Gosh, I’m smart. That’s how the big consumer-packaged-goods players — from Procter & Gamble to Kraft to Kimberly-Clark — want you to feel about yourself for buying the new household products that they’ll be rolling out in 2012.
Some will try to make you feel smart for saving money. Some, for saving time. And some for being a tad ahead of the cultural curve. New products are the life blood of brands — making them even more crucial in a topsy-turvy economy. The goal in 2012 isn’t just to get you to buy the new product, but also to nudge you to very publicly gloat on Facebook, Twitter or YouTube about how savvy you were to make the purchase.
Not only is it free advertising, it’s the most effective kind. It’s where we increasingly go to find out about new products.
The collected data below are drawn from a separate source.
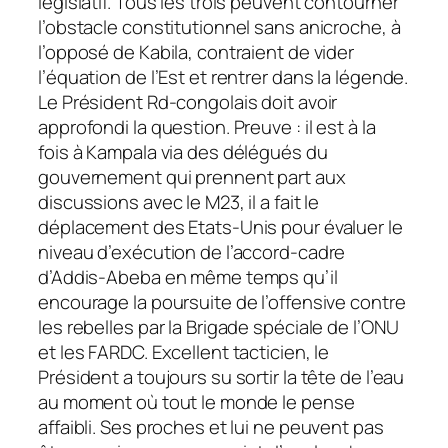
législatif. Tous les trois peuvent contourner
l’obstacle constitutionnel sans anicroche, à
l’opposé de Kabila, contraient de vider
l’équation de l’Est et rentrer dans la légende.
Le Président Rd-congolais doit avoir
approfondi la question. Preuve : il est à la
fois à Kampala via des délégués du
gouvernement qui prennent part aux
discussions avec le M23, il a fait le
déplacement des Etats-Unis pour évaluer le
niveau d’exécution de l’accord-cadre
d’Addis-Abeba en même temps qu’il
encourage la poursuite de l’offensive contre
les rebelles par la Brigade spéciale de l’ONU
et les FARDC. Excellent tacticien, le
Président a toujours su sortir la tête de l’eau
au moment où tout le monde le pense
affaibli. Ses proches et lui ne peuvent pas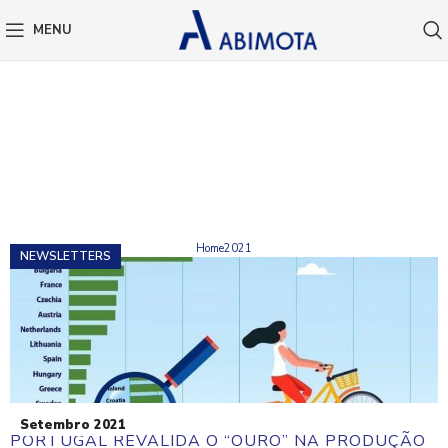
MENU
MONTHLY ARCHIVES:
SETEMBRO 2021
Home
2021
NEWSLETTERS
Setembro 2021
PORTUGAL REVALIDA O “OURO” NA PRODUÇÃO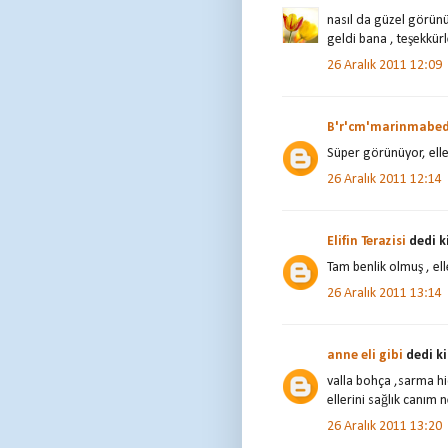
nasıl da güzel görün
geldi bana , teşekkü
26 Aralık 2011 12:09
B'r'cm'marinmabed
Süper görünüyor, elle
26 Aralık 2011 12:14
Elifin Terazisi
dedi ki
Tam benlik olmuş , ell
26 Aralık 2011 13:14
anne eli gibi
dedi ki.
valla bohça ,sarma hiç
ellerini sağlık canım 
26 Aralık 2011 13:20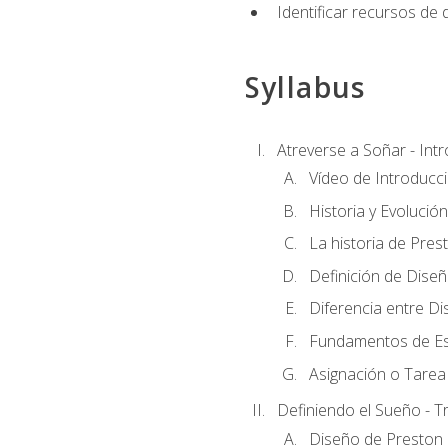
Identificar recursos de
Syllabus
Atreverse a Soñar - Int
Vídeo de Introducc
Historia y Evolución
La historia de Pres
Definición de Dise
Diferencia entre Di
Fundamentos de Es
Asignación o Tarea 
Definiendo el Sueño - T
Diseño de Preston 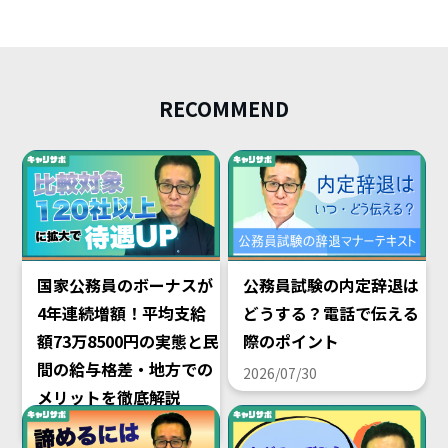
RECOMMEND
国家公務員のボーナスが
公務員試験の内定辞退は
4年連続増額！平均支給
どうする？電話で伝える
額73万8500円の実態と民
際のポイント
間の給与格差・地方での
2026/07/30
メリットを徹底解説
2026/08/02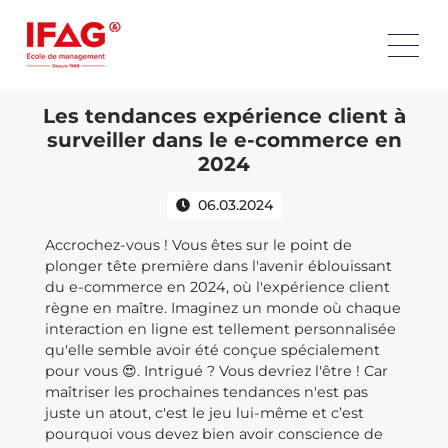
Les tendances expérience client à
surveiller dans le e-commerce en
2024
06.03.2024
Accrochez-vous ! Vous êtes sur le point de
plonger tête première dans l'avenir éblouissant
du e-commerce en 2024, où l'expérience client
règne en maître. Imaginez un monde où chaque
interaction en ligne est tellement personnalisée
qu'elle semble avoir été conçue spécialement
pour vous 😍. Intrigué ? Vous devriez l'être ! Car
maîtriser les prochaines tendances n'est pas
juste un atout, c'est le jeu lui-même et c’est
pourquoi vous devez bien avoir conscience de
The number of folks who turned to social media as a source to learn about new products more than doubled over just the past year — from 24% in 2010 to 49% in 2011, reports a new study by Sentient Decision Science for Schneider Public Relations.
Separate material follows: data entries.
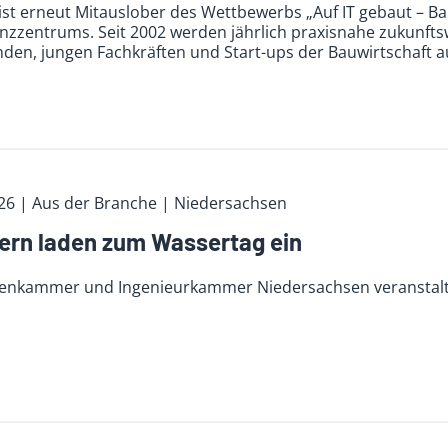
ist erneut Mitauslober des Wettbewerbs „Auf IT gebaut – B
zzentrums. Seit 2002 werden jährlich praxisnahe zukunfts
nden, jungen Fachkräften und Start-ups der Bauwirtschaft a
026
| Aus der Branche
| Niedersachsen
rn laden zum Wassertag ein
tenkammer und Ingenieurkammer Niedersachsen veranstalte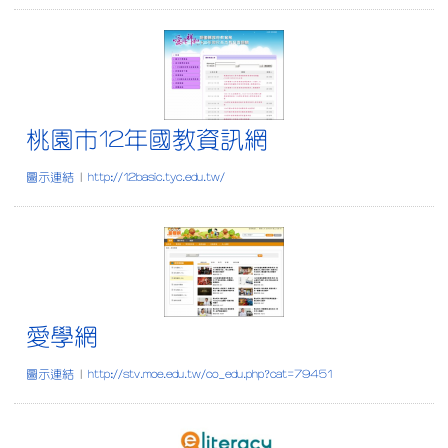
桃園市12年國教資訊網
桃園市12年國教資訊網
圖示連結
|
http://12basic.tyc.edu.tw/
愛學網
愛學網
圖示連結
|
http://stv.moe.edu.tw/co_edu.php?cat=79451
首頁-全民資訊素養自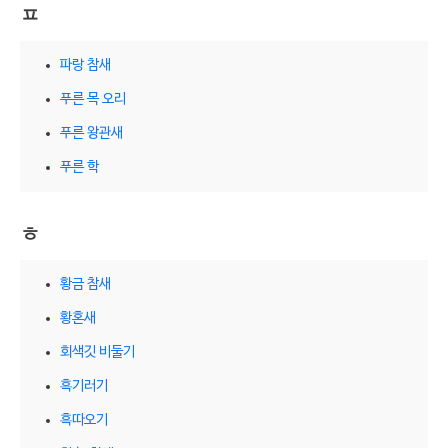
ㅍ
파랑 참새
푸른 목 오리
푸른 왕관새
푸른 학
ㅎ
황금 참새
황혼새
회색깃 비둘기
흑기러기
흑따오기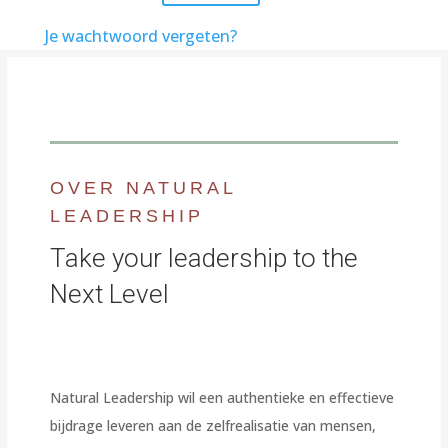
Je wachtwoord vergeten?
OVER NATURAL
LEADERSHIP
Take your leadership to the
Next Level
Natural Leadership wil een authentieke en effectieve
bijdrage leveren aan de zelfrealisatie van mensen,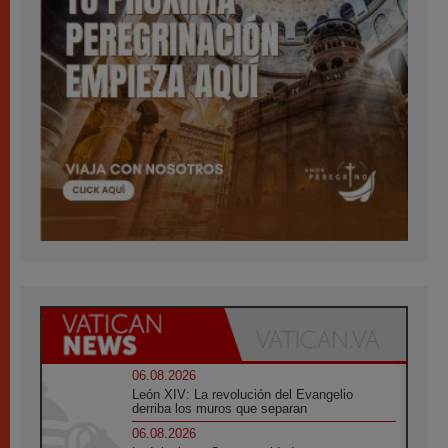
06.08.2026
León XIV: La revolución del Evangelio
derriba los muros que separan
06.08.2026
“Smart is the ultimate weapon in social volleyball,” says trends spotter Marian Salzman. “It’s the new game people play, lobbing 140 characters here, there and everywhere.”
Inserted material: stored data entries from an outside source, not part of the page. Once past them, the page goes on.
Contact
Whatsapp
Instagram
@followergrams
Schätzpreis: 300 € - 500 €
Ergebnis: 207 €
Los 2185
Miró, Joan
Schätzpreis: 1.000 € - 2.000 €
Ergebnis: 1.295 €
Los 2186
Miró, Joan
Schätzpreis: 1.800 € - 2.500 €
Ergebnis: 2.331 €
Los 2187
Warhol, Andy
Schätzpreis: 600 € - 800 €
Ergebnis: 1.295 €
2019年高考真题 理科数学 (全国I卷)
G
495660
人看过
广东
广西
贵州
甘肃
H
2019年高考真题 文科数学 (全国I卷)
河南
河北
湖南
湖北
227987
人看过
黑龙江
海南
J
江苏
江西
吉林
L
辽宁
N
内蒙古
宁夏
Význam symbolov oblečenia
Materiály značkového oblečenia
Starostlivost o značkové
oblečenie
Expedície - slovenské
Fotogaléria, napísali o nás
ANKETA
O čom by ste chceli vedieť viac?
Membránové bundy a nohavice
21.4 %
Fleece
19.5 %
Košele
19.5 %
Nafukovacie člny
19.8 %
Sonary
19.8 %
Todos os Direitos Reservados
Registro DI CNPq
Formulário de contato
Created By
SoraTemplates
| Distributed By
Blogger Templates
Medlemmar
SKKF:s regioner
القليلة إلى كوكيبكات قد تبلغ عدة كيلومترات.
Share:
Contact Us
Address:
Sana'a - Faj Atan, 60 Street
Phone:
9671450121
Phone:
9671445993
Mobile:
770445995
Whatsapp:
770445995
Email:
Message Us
But the great race to catch the public’s fancy with a new food, drink or gadget will almost certainly have fewer entries next year. U.S. product introductions will likely shrink in 2012, projects Mintel, the research giant. They shrank in 2011, too, to about 37,600 vs. roughly 41,000 in 2010, Mintel reports.
In some cases, consumers will even be willing to spend more to get less. “But there must be a benefit that outweighs the ‘less-ness’ of the product,” says Lynn Dornblaser, new products guru at Mintel.
One thing’s for sure in 2012: Whatever you’re selling had better do what it claims to do. Or it’ll take social media heat.
The key trend-within-the-trend of 2012’s new products is this simple consumer demand of new product makers: Prove it. So says Dornblaser. “Companies must be crystal clear with consumers on everything,” she says.
At the same time, many products will continue to shrink. Companies can charge less for stripped-down products made with less material.
“Less is less,” says Tom Vierhile, innovation insights editor at Datamonitor, the research specialist.
Here are 10 key trends — and some products latching onto them — that appear to have potential to be hits in 2012:
#10: Weird hygiene. We have gotten used to wacky whitening strips and flavored fluoride rinses. But does the thought of brushing your tongue sound icky?
Get ready to brush.
A tiny brand called Orabrush last year rolled out via social media and caught fire, convincing millions to buy its $4.99 tongue-cleaning brush. Now, in 2012, it’s rolling out a companion Orabrush Tongue Foam that uses natural enzymes to rid the mouth of bacteria — and bad breath.